Rheinische Post Krefeld Kempen

Schnelle Urteile über andere

- HEIKE KLUTE, PFARRERIN IN LINN

Wie schnell ist man bei der Hand mit Urteilen über andere Menschen. Da ist die eine zu dick, die andere zu dünn, zu still oder zu schrill, da passt einer nicht ins Bild. Einer zieht sich schnell zurück und wird von den anderen bald als merkwürdig eingestuft. Und wenn dann ein anderer Dampf ablassen will über eigene Probleme, hackt man lieber auf anderen herum als zuzugeben: Ich habe Ärger, oder ich habe etwas falsch gemacht.

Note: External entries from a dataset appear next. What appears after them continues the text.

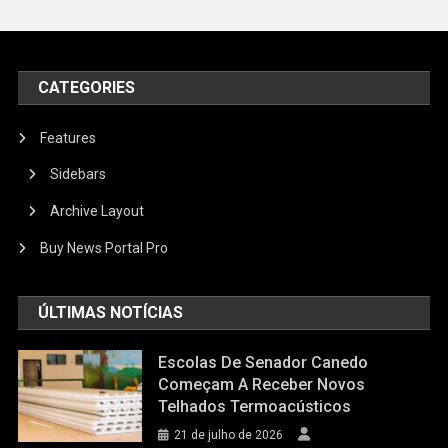
CATEGORIES
Features
Sidebars
Archive Layout
Buy News Portal Pro
ÚLTIMAS NOTÍCIAS
Escolas De Senador Canedo
Começam A Receber Novos
Telhados Termoacústicos
21 de julho de 2026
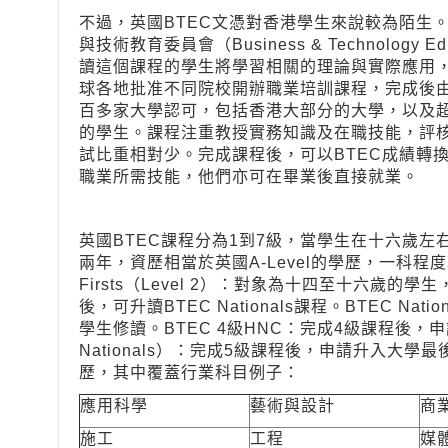
不過，英國BTEC文憑對香港學生來說較為陌生。它的全名
與技術教育委員會（Business & Technology
讀這個課程的學生將學習相關的理論與實際應用，現
球各地批准不同院校開辦職業培訓課程，完成後由
百多家大學認可，包括香港大部分的大學，以及超
的學生。課程注重教授實務知識及在職技能，評
試比重相對少。完成課程後，可以BTEC成績轉換U
職業所需技能，他們亦可在畢業後直接就業。
英國BTEC課程分為1到7級，當學生在十六歲左右（
兩年，資歷相當於英國A-Level的學歷，一科程度較
Firsts（Level 2）：對象為十四至十六歲的
後，可升讀BTEC Nationals課程。BTEC Natio
學生修讀。BTEC 4級HNC：完成4級課程後，申請
Nationals）：完成5級課程後，申請升入大
歷，其中覆蓋行業科目例子：
應用科學
藝術與設計
商
施工
工程
媒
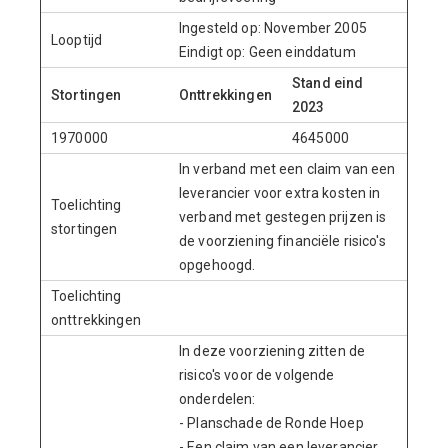
Ingesteld op: November 2005
Looptijd
Eindigt op: Geen einddatum
Stand eind
Stortingen
Onttrekkingen
2023
1970000
4645000
In verband met een claim van een
leverancier voor extra kosten in
Toelichting
verband met gestegen prijzen is
stortingen
de voorziening financiële risico's
opgehoogd.
Toelichting
onttrekkingen
In deze voorziening zitten de
risico's voor de volgende
onderdelen:
- Planschade de Ronde Hoep
- Een claim van een leverancier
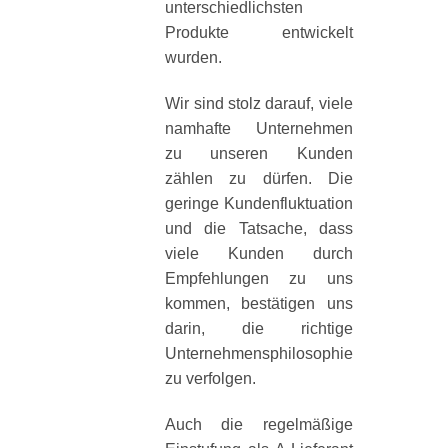
unterschiedlichsten
Produkte entwickelt
wurden.
Wir sind stolz darauf, viele
namhafte Unternehmen
zu unseren Kunden
zählen zu dürfen. Die
geringe Kundenfluktuation
und die Tatsache, dass
viele Kunden durch
Empfehlungen zu uns
kommen, bestätigen uns
darin, die richtige
Unternehmensphilosophie
zu verfolgen.
Auch die regelmäßige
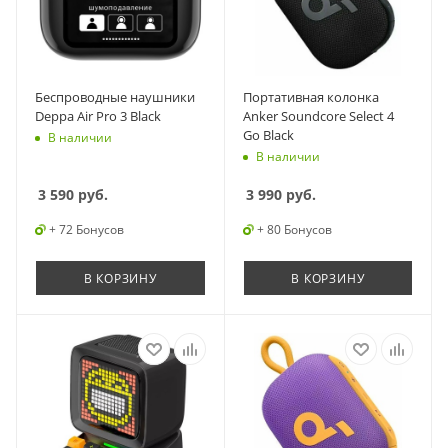
Беспроводные наушники
Портативная колонка
Deppa Air Pro 3 Black
Anker Soundcore Select 4
Go Black
В наличии
В наличии
3 590
руб.
3 990
руб.
+ 72 Бонусов
+ 80 Бонусов
В КОРЗИНУ
В КОРЗИНУ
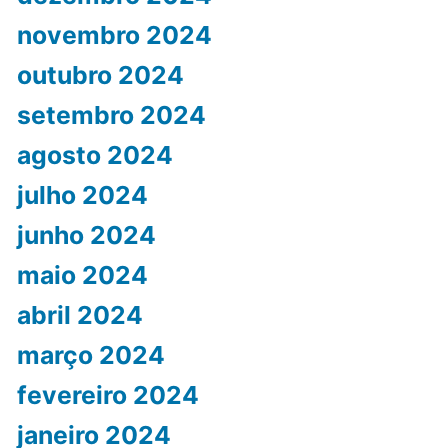
novembro 2024
outubro 2024
setembro 2024
agosto 2024
julho 2024
junho 2024
maio 2024
abril 2024
março 2024
fevereiro 2024
janeiro 2024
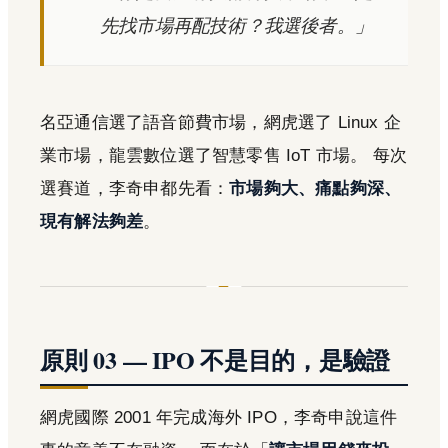
先找市場再配技術？我選後者。」
名亞通信選了語音節費市場，網虎選了 Linux 企
業市場，龍雲數位選了智慧零售 IoT 市場。 每次
選賽道，李奇申都先看：
市場夠大、痛點夠深、
現有解法夠差
。
原則 03 — IPO 不是目的，是驗證
網虎國際 2001 年完成海外 IPO，李奇申說這件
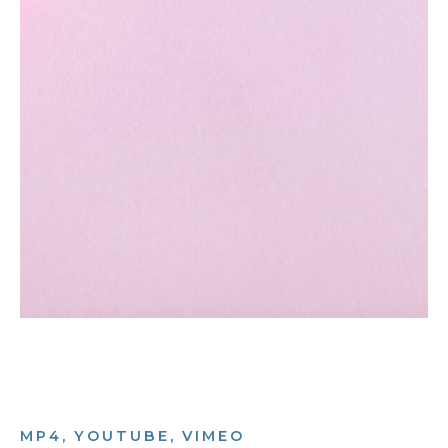
MP4, YOUTUBE, VIMEO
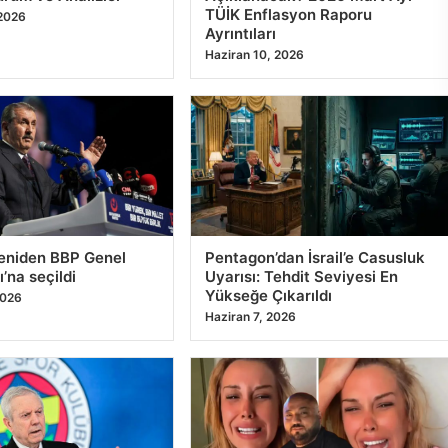
Ayrıntıları
Haziran 10, 2026
yeniden BBP Genel
Pentagon’dan İsrail’e Casusluk
’na seçildi
Uyarısı: Tehdit Seviyesi En
Yükseğe Çıkarıldı
2026
Haziran 7, 2026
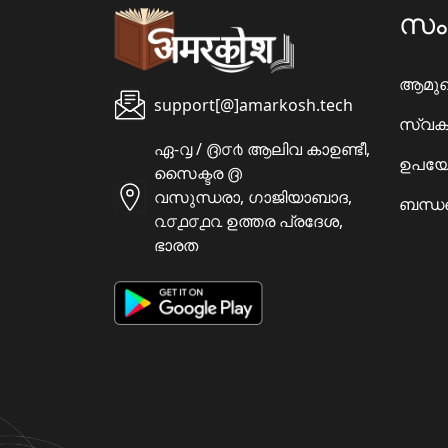
സ
ആമു
support[@]amarkosh.tech
സ്വക
ഏ-൮ / ൫൦൪ ആലിവ കാഉണ്ടീ,
ഉപയോ
സൈക്ടര ൫
വസുന്ധരാ, ഗാജിയാബാദ,
ബന്ധപ
൨൦൧൦൧൨ ഉത്തര പ്രദേശ,
ഭാരത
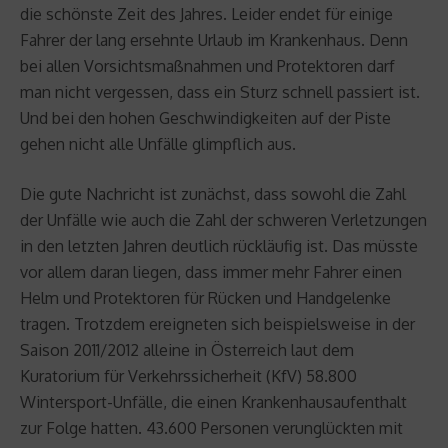
die schönste Zeit des Jahres. Leider endet für einige
Fahrer der lang ersehnte Urlaub im Krankenhaus. Denn
bei allen Vorsichtsmaßnahmen und Protektoren darf
man nicht vergessen, dass ein Sturz schnell passiert ist.
Und bei den hohen Geschwindigkeiten auf der Piste
gehen nicht alle Unfälle glimpflich aus.
Die gute Nachricht ist zunächst, dass sowohl die Zahl
der Unfälle wie auch die Zahl der schweren Verletzungen
in den letzten Jahren deutlich rückläufig ist. Das müsste
vor allem daran liegen, dass immer mehr Fahrer einen
Helm und Protektoren für Rücken und Handgelenke
tragen. Trotzdem ereigneten sich beispielsweise in der
Saison 2011/2012 alleine in Österreich laut dem
Kuratorium für Verkehrssicherheit (KfV) 58.800
Wintersport-Unfälle, die einen Krankenhausaufenthalt
zur Folge hatten. 43.600 Personen verunglückten mit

Manchmal sind es „nur“Stammtisch­parolen, die man in solchen Situatione­n zum Besten gibt. Oft richtet sich der eigene Ärger aber gegen Menschen, die nichts damit zu tun haben. Neudeutsch nennt man das Mobbing. Da wird jemand „zum Sündenbock“gemacht und „in die Wüste geschickt“. Das „Opfer“hat es ja nicht besser verdient. Das funktionie­rt im persönlich­en wie im öffentlich­en Bereich.

So ähnlich geschieht es ja mit dem Ziegenbock, über den es im 3. Mosebuch in der Bibel heißt: „Aaron legt seine beiden Hände auf den Kopf des Bockes und spricht über ihm alle Verfehlung­en aus, durch die sich die Leute (...) schuldig gemacht haben. So legt er alle Sünden des Volkes dem Bock auf den Kopf und lässt dann das Tier (...) in die Wüste jagen. Der Bock trägt alle diese Sünden weg.“Nur: Es ist ein Zeichen der Vergebung, das Gott den Menschen damals geschenkt hat. Es ist keine „Technik“, die eigenen Sünden loszuwerde­n.

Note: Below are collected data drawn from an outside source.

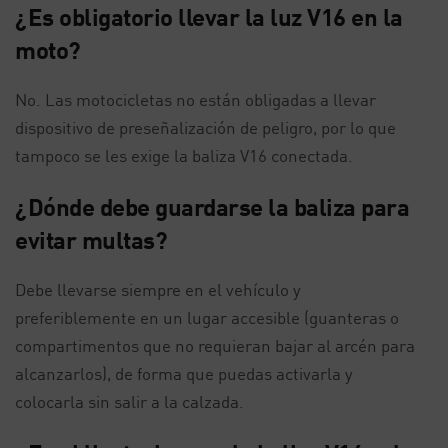
¿Es obligatorio llevar la luz V16 en la
moto?
No. Las motocicletas no están obligadas a llevar
dispositivo de preseñalización de peligro, por lo que
tampoco se les exige la baliza V16 conectada.
¿Dónde debe guardarse la baliza para
evitar multas?
Debe llevarse siempre en el vehículo y
preferiblemente en un lugar accesible (guanteras o
compartimentos que no requieran bajar al arcén para
alcanzarlos), de forma que puedas activarla y
colocarla sin salir a la calzada.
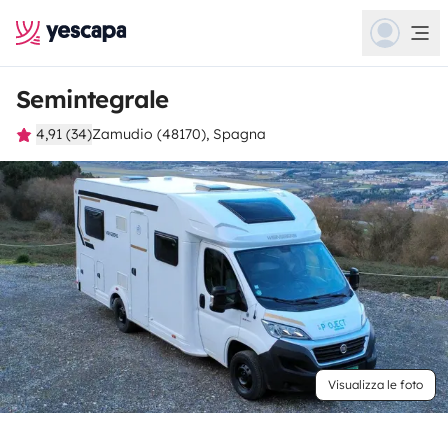
Semintegrale
4,91 (34)
Zamudio (48170), Spagna
Visualizza le foto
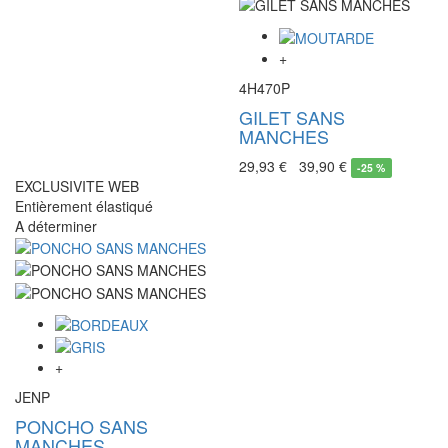
+
4H470P
GILET SANS
MANCHES
29,93 €
39,90 €
-
25 %
EXCLUSIVITE WEB
Entièrement élastiqué
A déterminer
+
JENP
PONCHO SANS
MANCHES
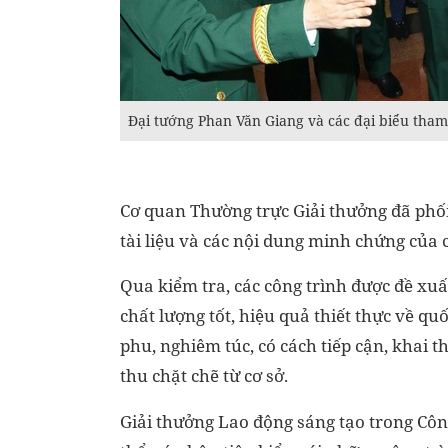
Đại tướng Phan Văn Giang và các đại biểu tha
Cơ quan Thường trực Giải thưởng đã phối
tài liệu và các nội dung minh chứng của c
Qua kiểm tra, các công trình được đề xuất
chất lượng tốt, hiệu quả thiết thực về q
phu, nghiêm túc, có cách tiếp cận, khai 
thu chặt chẽ từ cơ sở.
Giải thưởng Lao động sáng tạo trong Công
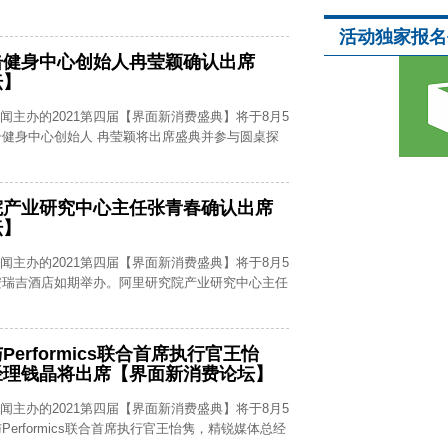
活动独家报名
击健身中心创始人冉莹颖确认出席
坛】
新闻主办的2021第四届【界面新消费盛典】将于8月5
健身中心创始人 冉莹颖将出席盛典并参与圆桌探
院产业研究中心主任张青春确认出席
坛】
新闻主办的2021第四届【界面新消费盛典】将于8月5
安瑞吉酒店如期举办。阿里研究院产业研究中心主任
erformics联合首席执行官王怡
经理钱晶将出席【界面新消费论坛】
新闻主办的2021第四届【界面新消费盛典】将于8月5
erformics联合首席执行官王怡隽，精锐媒体总经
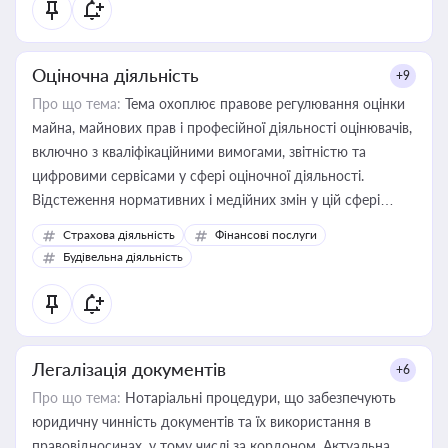
Оціночна діяльність
+9
Про що тема:
Тема охоплює правове регулювання оцінки
майна, майнових прав і професійної діяльності оцінювачів,
включно з кваліфікаційними вимогами, звітністю та
цифровими сервісами у сфері оціночної діяльності.
Відстеження нормативних і медійних змін у цій сфері
корисне для власника бізнесу, керівника, юриста або
Страхова діяльність
Фінансові послуги
бухгалтера під час оподаткування, приватизації, оренди
Будівельна діяльність
державного майна, корпоративних угод і перевірки
статусу суб'єктів оціночної діяльності
Легалізація документів
+6
Про що тема:
Нотаріальні процедури, що забезпечують
юридичну чинність документів та їх використання в
правовідносинах, у тому числі за кордоном. Актуальна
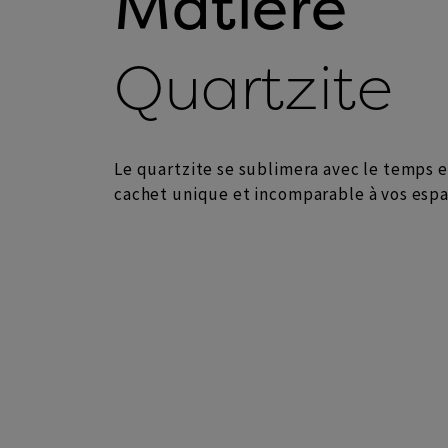
Matière
Quartzite
Le quartzite se sublimera avec le temps et
cachet unique et incomparable à vos espa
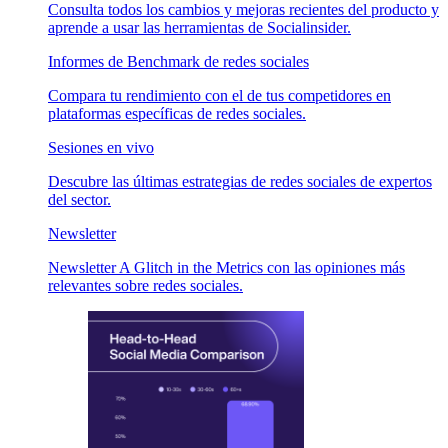
Consulta todos los cambios y mejoras recientes del producto y
aprende a usar las herramientas de Socialinsider.
Informes de Benchmark de redes sociales
Compara tu rendimiento con el de tus competidores en
plataformas específicas de redes sociales.
Sesiones en vivo
Descubre las últimas estrategias de redes sociales de expertos
del sector.
Newsletter
Newsletter A Glitch in the Metrics con las opiniones más
relevantes sobre redes sociales.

Es ist traurig, dass Menschen andere für ihre Fehler und ihre Launen büßen lassen. Es zeugt von mehr Größe, an Lösungen für die eigenen Fehler zu arbeiten und Unbeteilig­te da heraus zu halten. Der unbeliebte Mitarbeite­r hat nichts damit zu tun, wenn ich für Fehler gerügt werde. Und auch die Flüchtling­e hierzuland­e sind nicht schuld an all den Problemen unserer Gesellscha­ft.